We took into account the unbalanced nature of the dataset using the technique of ‘class weighting’,^25,26 hence giving different weights to both the majority and minority classes. Class weights were used to fix the issue of unbalanced classes in the dataset, making the minority classes more important. The technique was implemented using dedicated Keras functions for deep learning.¹⁸

Epoch size and batch size of the training setting were set to 3000 and 256 sets, respectively. All models were implemented using Keras¹⁸ with TensorFlow and several python scikit-learn methods.²⁷

We also evaluated other two methods to increase DNN performance: Dropout²⁸ and Batch normalization¹¹ techniques. Batch normalization helps to reduce sensitivity to initial starting weights. Dropout is used to push the model to a better generalization, reducing overfitting. Both Dropout and Batch normalization did not lead to a significant improvement in DNN performance.

Comparison with LR and support vector classifiers

We compared the predictive performance of the DNN model with the Logistic Regression Classifier (LRC) and Support Vector Classifier (SVC) models.

LRC: We performed LR to identify the presence of OA based on sex, age, cigarette smoking, BMI and HBP, race/ethnicity, and physical and mental limitations.
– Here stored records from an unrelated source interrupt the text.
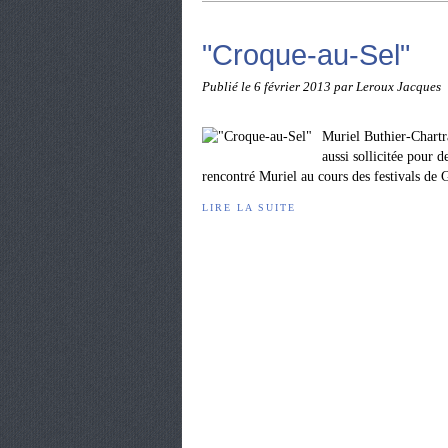
"Croque-au-Sel"
Publié le
6 février 2013
par Leroux Jacques
Muriel Buthier-Chartr
aussi sollicitée pour d
rencontré Muriel au cours des festivals de G
LIRE LA SUITE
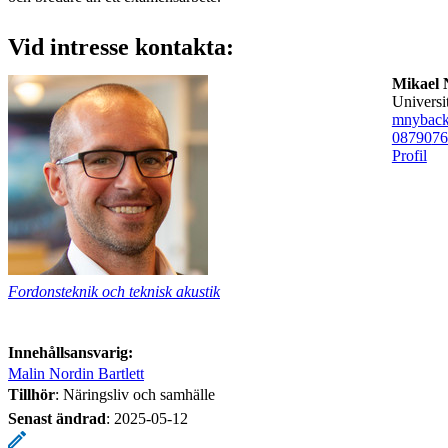
Vid intresse kontakta:
Mikael 
universi
mnyback
08790
76
Profil
Fordonsteknik och teknisk akustik
Innehållsansvarig:
Malin Nordin Bartlett
Tillhör
: Näringsliv och samhälle
Senast ändrad
:
2025-05-12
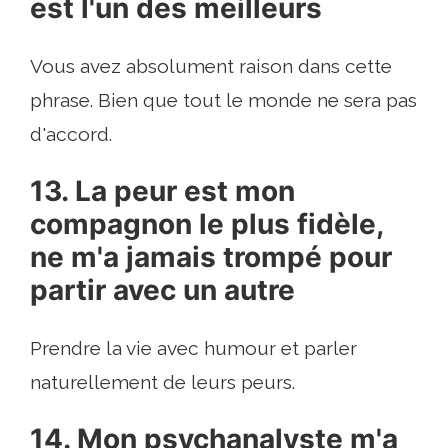
est l'un des meilleurs
Vous avez absolument raison dans cette
phrase. Bien que tout le monde ne sera pas
d'accord.
13. La peur est mon
compagnon le plus fidèle,
ne m'a jamais trompé pour
partir avec un autre
Prendre la vie avec humour et parler
naturellement de leurs peurs.
14. Mon psychanalyste m'a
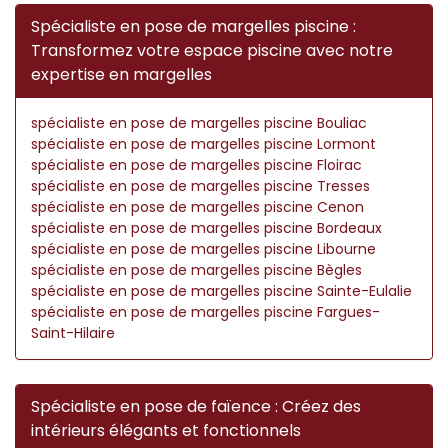
Spécialiste en pose de margelles piscine :
Transformez votre espace piscine avec notre
expertise en margelles
spécialiste en pose de margelles piscine Bouliac
spécialiste en pose de margelles piscine Lormont
spécialiste en pose de margelles piscine Floirac
spécialiste en pose de margelles piscine Tresses
spécialiste en pose de margelles piscine Cenon
spécialiste en pose de margelles piscine Bordeaux
spécialiste en pose de margelles piscine Libourne
spécialiste en pose de margelles piscine Bègles
spécialiste en pose de margelles piscine Sainte-Eulalie
spécialiste en pose de margelles piscine Fargues-
Saint-Hilaire
Spécialiste en pose de faïence : Créez des
intérieurs élégants et fonctionnels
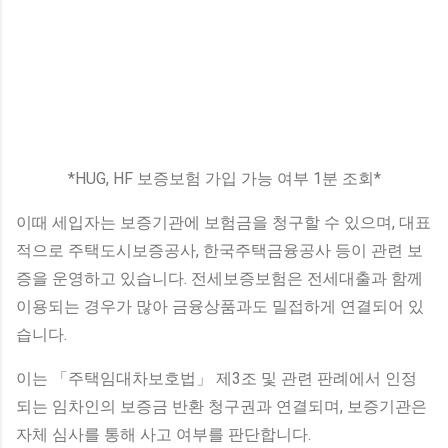
*HUG, HF 보증보험 가입 가능 여부 1분 조회*
이때 세입자는 보증기관에 보험금을 청구할 수 있으며, 대표
적으로 주택도시보증공사, 한국주택금융공사 등이 관련 보
증을 운영하고 있습니다. 전세보증보험은 전세대출과 함께
이용되는 경우가 많아 금융상품과도 밀접하게 연결되어 있
습니다.
이는 「주택임대차보호법」 제3조 및 관련 판례에서 인정
되는 임차인의 보증금 반환 청구권과 연결되며, 보증기관은
자체 심사를 통해 사고 여부를 판단합니다.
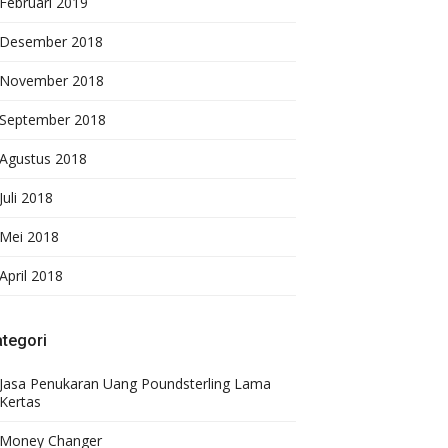
Februari 2019
Desember 2018
November 2018
September 2018
Agustus 2018
Juli 2018
Mei 2018
April 2018
tegori
Jasa Penukaran Uang Poundsterling Lama
Kertas
Money Changer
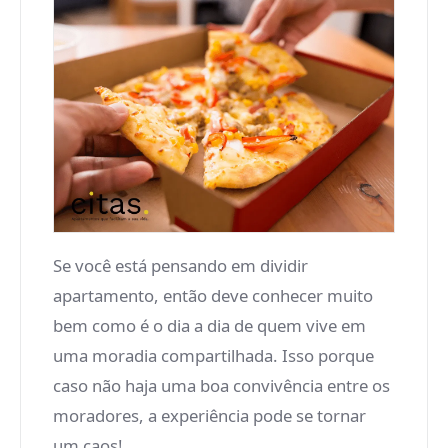
Se você está pensando em dividir
apartamento, então deve conhecer muito
bem como é o dia a dia de quem vive em
uma moradia compartilhada. Isso porque
caso não haja uma boa convivência entre os
moradores, a experiência pode se tornar
um caos!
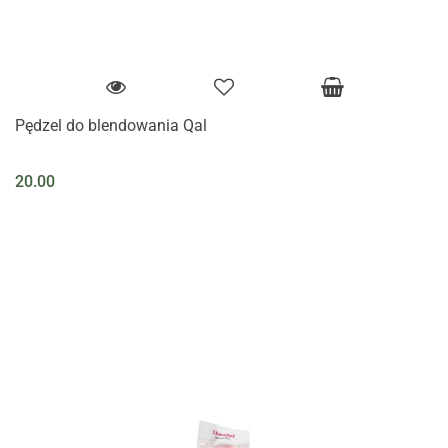
Pędzel do blendowania Qal
20.00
The LRC performs the regression on a training test and test set, and accuracy is calculated. Then this step is repeated on a new training test and test set obtained by reshuffling previous training and test set, and accuracy is re-calculated. The process is repeated 20 times and the 20 accuracy values are finally averaged to obtain the final accuracy value. The same process is used to calculate final average sensitivity and specificity.

The following procedure was implemented:

Split the 19,133 participants into training (80%) and test (20%) sets and perform LR to predict the probability of each patient of the test set to have OA.
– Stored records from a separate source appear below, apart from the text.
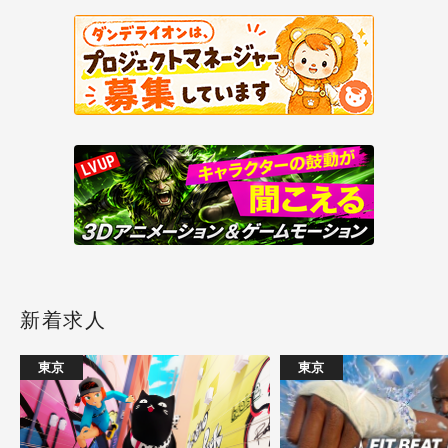
新着求人
東京
東京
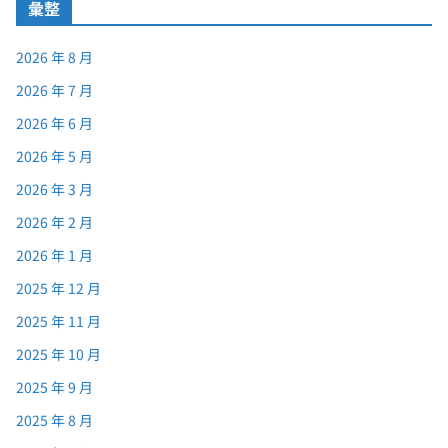
彙整
2026 年 8 月
2026 年 7 月
2026 年 6 月
2026 年 5 月
2026 年 3 月
2026 年 2 月
2026 年 1 月
2025 年 12 月
2025 年 11 月
2025 年 10 月
2025 年 9 月
2025 年 8 月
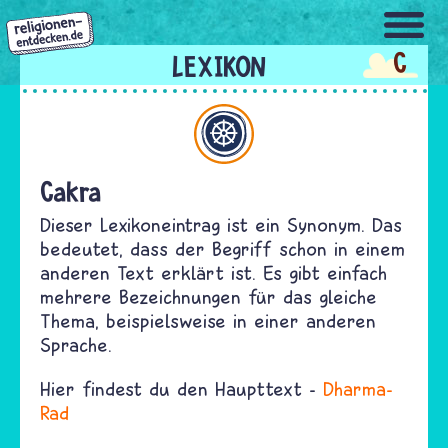
Direkt
zum
C
Inhalt
Buddhismus
Cakra
Dieser Lexikoneintrag ist ein Synonym. Das
bedeutet, dass der Begriff schon in einem
anderen Text erklärt ist. Es gibt einfach
mehrere Bezeichnungen für das gleiche
Thema, beispielsweise in einer anderen
Sprache.
Hier findest du den Haupttext -
Dharma-
Rad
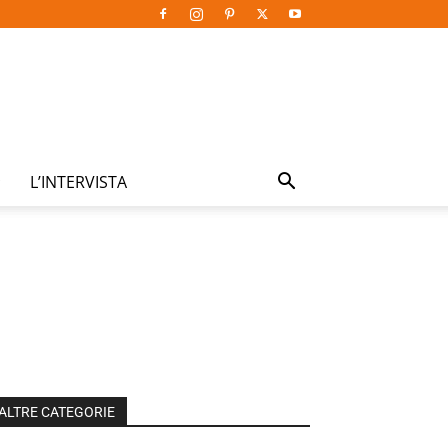
L’INTERVISTA
ALTRE CATEGORIE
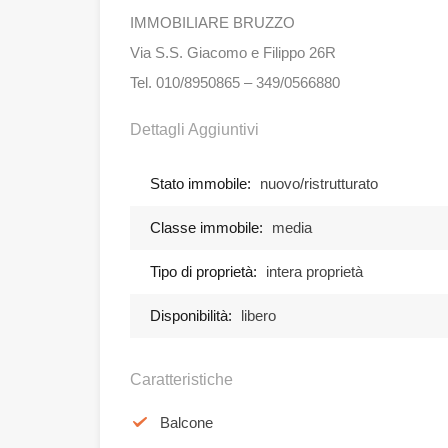
IMMOBILIARE BRUZZO
Via S.S. Giacomo e Filippo 26R
Tel. 010/8950865 – 349/0566880
Dettagli Aggiuntivi
Stato immobile:
nuovo/ristrutturato
Classe immobile:
media
Tipo di proprietà:
intera proprietà
Disponibilità:
libero
Caratteristiche
Balcone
Classify each patient having a probability p > threshold to be OA-positive.

Calculate accuracy, sensitivity, and specificity of the prediction.

Randomly re-shuffle the training and test sets, re-perform regression, and re-calculate accuracy, sensitivity, and specificity.

After 20 re-shuffles, calculate average accuracy, sensitivity, and specificity.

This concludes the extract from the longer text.